Ellen Farren, ’57, was only a few years out of college when she left familiar New England behind for the unknowns of teaching in Japan. But, she headed abroad with confidence thanks to her Bridgewater State education.
“Bridgewater prepared me for life. I came as a very young, inexperienced, naïve girl,” recalled Farren, who grew up in Fall River and studied physical education. “They taught us to believe in ourselves. We didn’t have any fear.”
She was working in Connecticut when she saw an ad in The New York Times for a job teaching physical education in an English-speaking school in Japan. For an aspiring world traveler, it was an opportunity she couldn’t pass up. In fact, her new employer offered to fly her to Japan, but Farren opted for a lengthy journey at sea so she could see more of the world.

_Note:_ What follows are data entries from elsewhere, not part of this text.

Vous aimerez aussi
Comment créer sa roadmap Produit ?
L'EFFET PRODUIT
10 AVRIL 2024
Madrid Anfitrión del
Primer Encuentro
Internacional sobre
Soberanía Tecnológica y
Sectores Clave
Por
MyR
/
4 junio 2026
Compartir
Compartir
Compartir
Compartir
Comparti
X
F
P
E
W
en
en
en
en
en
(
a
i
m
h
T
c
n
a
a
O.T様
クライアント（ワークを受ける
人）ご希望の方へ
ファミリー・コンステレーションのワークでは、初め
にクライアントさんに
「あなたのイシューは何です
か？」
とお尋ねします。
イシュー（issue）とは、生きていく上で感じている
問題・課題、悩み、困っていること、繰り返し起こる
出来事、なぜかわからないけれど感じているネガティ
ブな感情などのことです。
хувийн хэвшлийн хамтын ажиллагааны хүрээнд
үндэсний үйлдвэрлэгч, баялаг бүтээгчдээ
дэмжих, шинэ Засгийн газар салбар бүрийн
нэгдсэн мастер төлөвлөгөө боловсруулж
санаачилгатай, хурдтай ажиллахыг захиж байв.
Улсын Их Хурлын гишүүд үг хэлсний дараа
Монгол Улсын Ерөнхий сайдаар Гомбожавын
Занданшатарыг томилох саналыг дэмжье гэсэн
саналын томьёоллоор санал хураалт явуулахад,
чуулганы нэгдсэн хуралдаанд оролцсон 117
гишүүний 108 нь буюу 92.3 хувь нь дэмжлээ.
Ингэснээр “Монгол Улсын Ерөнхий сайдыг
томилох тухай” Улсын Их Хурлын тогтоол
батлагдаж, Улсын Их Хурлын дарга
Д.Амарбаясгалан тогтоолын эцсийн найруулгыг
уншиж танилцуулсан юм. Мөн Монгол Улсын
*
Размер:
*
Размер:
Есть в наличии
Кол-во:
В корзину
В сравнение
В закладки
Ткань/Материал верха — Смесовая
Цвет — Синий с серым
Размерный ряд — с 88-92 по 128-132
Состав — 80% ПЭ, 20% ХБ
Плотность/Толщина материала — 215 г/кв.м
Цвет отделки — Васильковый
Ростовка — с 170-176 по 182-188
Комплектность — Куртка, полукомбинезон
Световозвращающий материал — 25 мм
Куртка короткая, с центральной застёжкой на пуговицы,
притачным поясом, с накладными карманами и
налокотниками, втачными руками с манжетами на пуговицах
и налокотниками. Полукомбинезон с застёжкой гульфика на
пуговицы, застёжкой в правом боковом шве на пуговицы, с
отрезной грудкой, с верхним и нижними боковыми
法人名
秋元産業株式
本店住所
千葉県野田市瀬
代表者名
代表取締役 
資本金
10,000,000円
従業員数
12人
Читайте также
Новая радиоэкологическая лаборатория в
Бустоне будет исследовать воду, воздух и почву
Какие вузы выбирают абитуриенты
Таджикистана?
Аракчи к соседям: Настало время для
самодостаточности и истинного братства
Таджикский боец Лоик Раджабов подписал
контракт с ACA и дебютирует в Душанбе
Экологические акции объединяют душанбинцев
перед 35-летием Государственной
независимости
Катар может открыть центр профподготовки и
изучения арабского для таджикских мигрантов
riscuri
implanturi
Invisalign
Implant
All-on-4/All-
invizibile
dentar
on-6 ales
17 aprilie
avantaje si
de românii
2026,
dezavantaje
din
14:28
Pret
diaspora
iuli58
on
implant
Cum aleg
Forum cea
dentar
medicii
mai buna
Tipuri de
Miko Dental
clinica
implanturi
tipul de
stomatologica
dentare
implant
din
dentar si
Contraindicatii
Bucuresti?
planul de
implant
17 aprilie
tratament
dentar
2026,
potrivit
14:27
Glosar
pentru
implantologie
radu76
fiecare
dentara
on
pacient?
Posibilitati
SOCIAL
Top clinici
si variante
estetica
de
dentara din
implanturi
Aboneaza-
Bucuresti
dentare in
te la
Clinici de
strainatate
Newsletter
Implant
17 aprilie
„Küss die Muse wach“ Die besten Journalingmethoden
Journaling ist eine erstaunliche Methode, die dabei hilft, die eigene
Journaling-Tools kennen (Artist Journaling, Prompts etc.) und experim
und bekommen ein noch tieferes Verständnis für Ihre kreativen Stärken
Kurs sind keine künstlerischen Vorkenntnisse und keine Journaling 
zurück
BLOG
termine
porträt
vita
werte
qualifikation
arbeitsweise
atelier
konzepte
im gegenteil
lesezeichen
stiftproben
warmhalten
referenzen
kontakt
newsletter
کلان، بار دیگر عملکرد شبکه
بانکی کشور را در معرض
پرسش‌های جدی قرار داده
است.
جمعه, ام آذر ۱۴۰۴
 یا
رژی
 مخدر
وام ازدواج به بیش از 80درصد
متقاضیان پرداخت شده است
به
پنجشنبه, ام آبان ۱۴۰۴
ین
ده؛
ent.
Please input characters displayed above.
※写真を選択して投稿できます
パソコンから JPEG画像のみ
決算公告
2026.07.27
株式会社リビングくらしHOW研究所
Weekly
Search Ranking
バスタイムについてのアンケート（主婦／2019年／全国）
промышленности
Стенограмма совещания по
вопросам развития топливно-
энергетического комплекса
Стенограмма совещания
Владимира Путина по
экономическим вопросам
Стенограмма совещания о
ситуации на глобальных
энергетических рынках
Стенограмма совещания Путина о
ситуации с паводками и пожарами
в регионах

Farren lived with a Japanese family and immersed herself in the culture. She mastered the cab system, despite wondering initially if she could even tell a driver where she lived. And, she developed an affinity for Japanese woodblock prints and started collecting them.
After three years in Japan, she came back to the United States and taught physical education for 26 years at Copiague Junior High School on New York’s Long Island.
She never forgot her alma mater and recently returned to Bridgewater for the first time since graduating to donate more than two dozen of her prints to the university.
“We are so grateful for Ellen’s decision because this collection will transform the access our students have to see world-class Japanese prints,” said Dr. Brenda Molife, vice president for university advancement. “Our students won’t have to travel to Boston or Providence or New York. They can simply walk around the corner.”
BSU art experts praised the breadth of the collection, which features works from the 1950s to 1970s and is on display in the Anderson Art Gallery and Maxwell Library through Aug. 14.
“I feel that my pictures have a home now,” Farren said at a celebration of the donation.
Several of Farren’s classmates – some of whom she hadn’t seen since college – attended the event. They toured campus, including Woodward Hall, where Farren lived as a student.
“I recognized it,” she said. “There certainly has been a lot of improvements. The whole campus is wonderful.”
She reflects fondly on her time at Bridgewater, including helping lead the physical education club. Perhaps most importantly, Bridgewater prepared her for a career where she could make a difference for children from around the world.
She encourages today’s BSU Bears to “really pay attention to what they’re doing. They’re about to get a wonderful boost to their life. (They should) enjoy their days, work hard and be thankful they found Bridgewater.”